Saved entries:
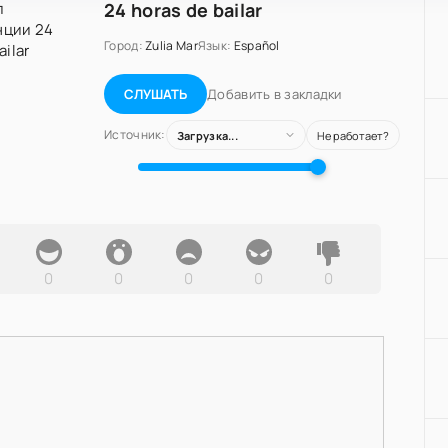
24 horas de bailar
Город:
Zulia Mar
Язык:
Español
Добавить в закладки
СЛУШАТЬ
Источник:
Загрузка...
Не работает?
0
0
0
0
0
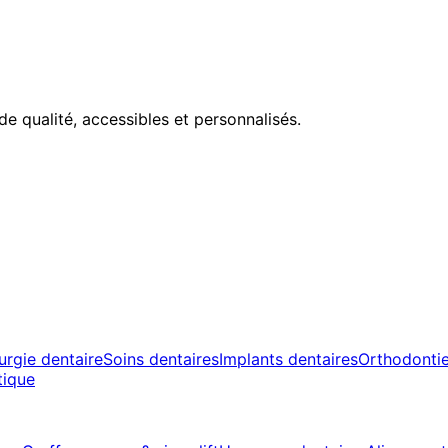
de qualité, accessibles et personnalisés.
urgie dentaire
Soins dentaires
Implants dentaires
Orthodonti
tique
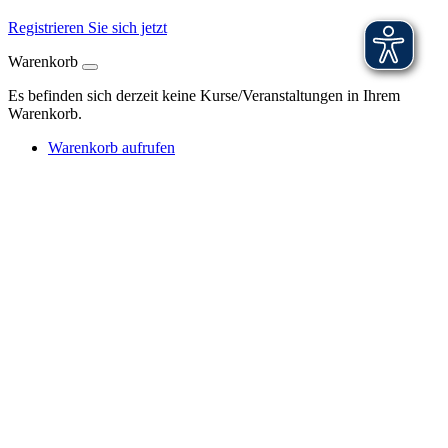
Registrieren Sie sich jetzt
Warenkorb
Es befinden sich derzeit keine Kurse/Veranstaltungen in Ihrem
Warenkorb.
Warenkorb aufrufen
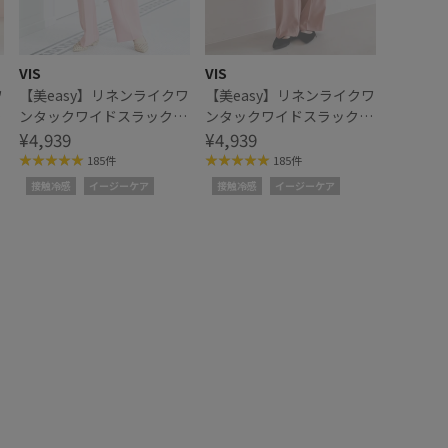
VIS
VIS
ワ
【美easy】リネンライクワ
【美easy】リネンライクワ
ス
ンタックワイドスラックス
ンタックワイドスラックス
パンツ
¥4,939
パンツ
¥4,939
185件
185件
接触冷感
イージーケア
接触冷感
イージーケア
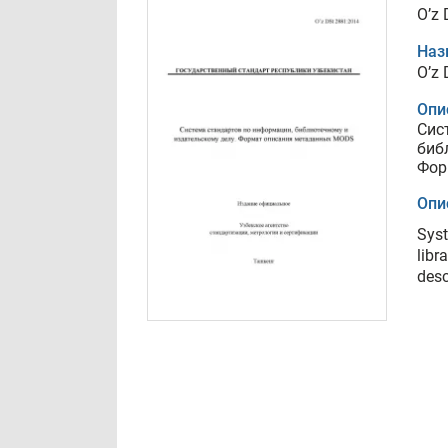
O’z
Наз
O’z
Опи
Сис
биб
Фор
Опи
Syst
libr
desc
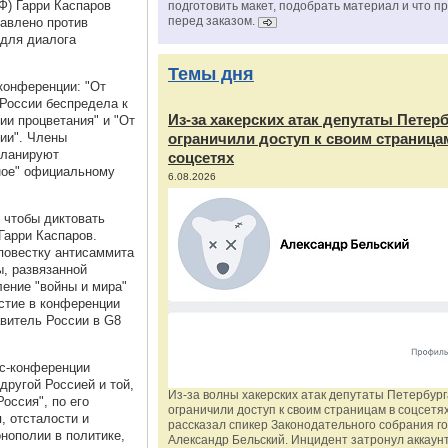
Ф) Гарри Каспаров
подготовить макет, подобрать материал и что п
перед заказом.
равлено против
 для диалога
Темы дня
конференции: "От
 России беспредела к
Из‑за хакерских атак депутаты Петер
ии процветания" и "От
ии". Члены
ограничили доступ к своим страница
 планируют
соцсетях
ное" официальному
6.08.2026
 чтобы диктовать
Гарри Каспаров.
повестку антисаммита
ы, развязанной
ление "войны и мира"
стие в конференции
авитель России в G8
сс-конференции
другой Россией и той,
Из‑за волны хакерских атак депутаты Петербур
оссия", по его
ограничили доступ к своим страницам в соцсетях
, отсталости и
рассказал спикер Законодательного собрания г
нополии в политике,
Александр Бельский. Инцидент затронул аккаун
* * *
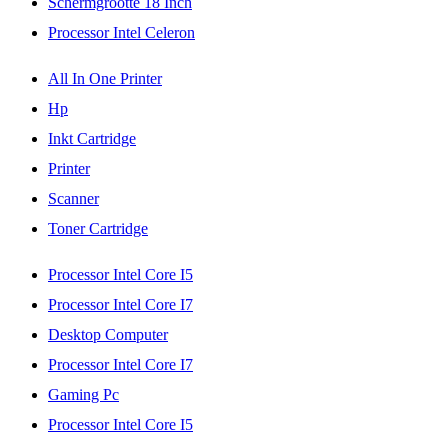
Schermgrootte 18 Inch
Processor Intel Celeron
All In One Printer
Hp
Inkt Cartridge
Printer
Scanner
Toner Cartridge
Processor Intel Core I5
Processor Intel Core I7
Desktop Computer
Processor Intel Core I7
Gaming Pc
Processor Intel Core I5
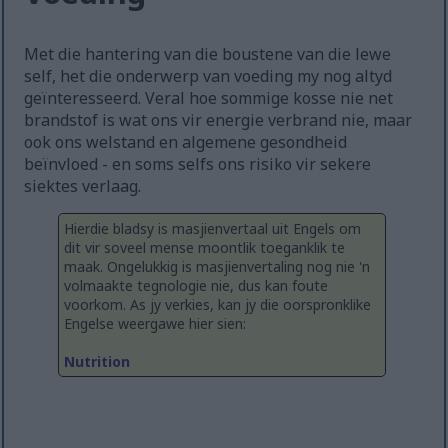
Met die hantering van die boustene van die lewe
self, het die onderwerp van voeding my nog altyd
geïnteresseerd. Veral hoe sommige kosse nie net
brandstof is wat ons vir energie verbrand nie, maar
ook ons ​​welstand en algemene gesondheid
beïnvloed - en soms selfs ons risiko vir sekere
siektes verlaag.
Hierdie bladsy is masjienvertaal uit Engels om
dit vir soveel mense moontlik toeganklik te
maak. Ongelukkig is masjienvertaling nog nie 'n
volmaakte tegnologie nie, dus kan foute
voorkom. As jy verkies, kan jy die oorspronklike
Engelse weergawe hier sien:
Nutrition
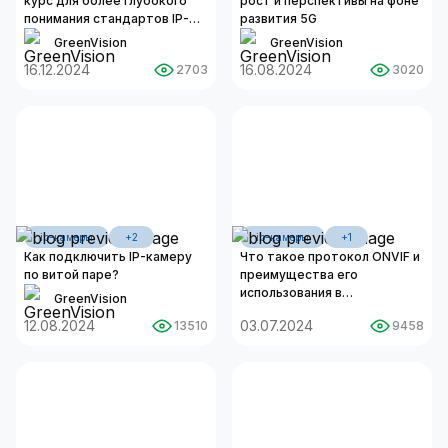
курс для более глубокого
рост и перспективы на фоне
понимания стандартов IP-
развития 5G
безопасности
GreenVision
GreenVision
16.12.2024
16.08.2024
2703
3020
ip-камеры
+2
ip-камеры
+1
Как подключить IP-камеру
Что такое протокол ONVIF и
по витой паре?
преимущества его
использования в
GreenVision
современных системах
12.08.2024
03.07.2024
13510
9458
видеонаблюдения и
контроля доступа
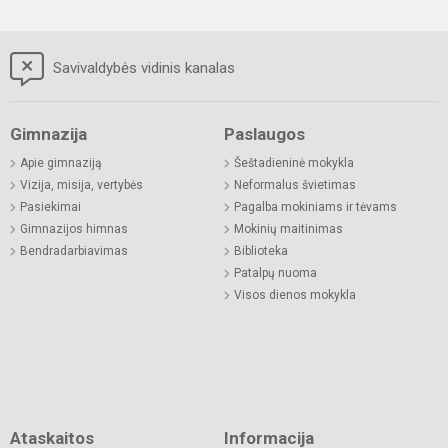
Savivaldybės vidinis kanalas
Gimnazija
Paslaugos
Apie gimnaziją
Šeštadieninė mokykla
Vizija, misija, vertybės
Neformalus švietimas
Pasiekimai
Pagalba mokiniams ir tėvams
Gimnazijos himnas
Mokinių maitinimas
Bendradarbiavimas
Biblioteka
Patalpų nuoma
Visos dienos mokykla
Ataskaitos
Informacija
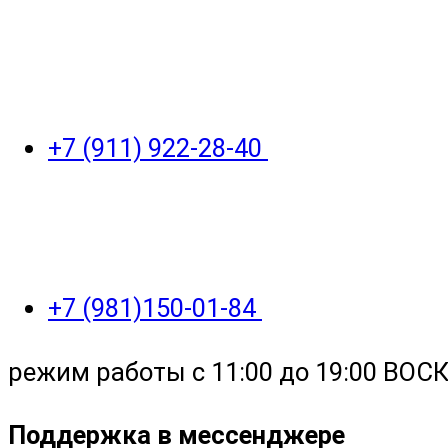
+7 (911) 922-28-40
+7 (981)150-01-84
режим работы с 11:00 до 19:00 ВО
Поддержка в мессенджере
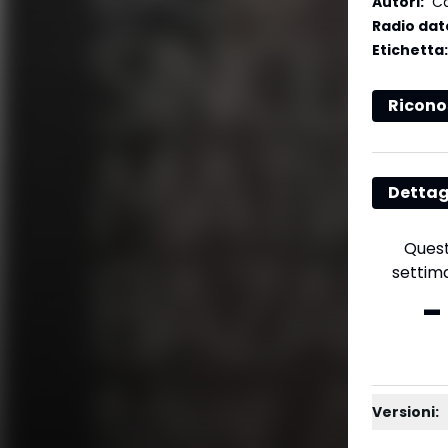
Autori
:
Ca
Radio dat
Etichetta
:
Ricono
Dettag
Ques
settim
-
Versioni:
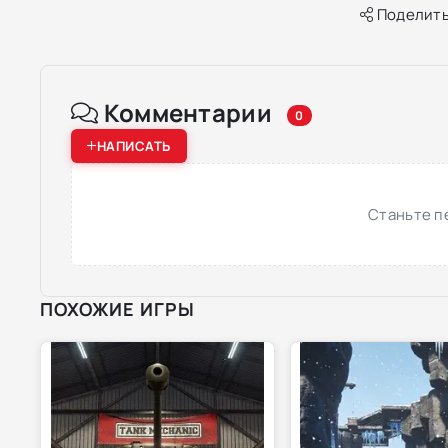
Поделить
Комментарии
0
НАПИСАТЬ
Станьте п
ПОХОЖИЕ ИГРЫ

■ PROBLEM DETAILS:
Among the records above, find each line holding "хакерских" and list it.

■ RESULT OF THIS TASK:
Из‑за хакерских атак депутаты Петер
Из‑за волны хакерских атак депутаты Петербур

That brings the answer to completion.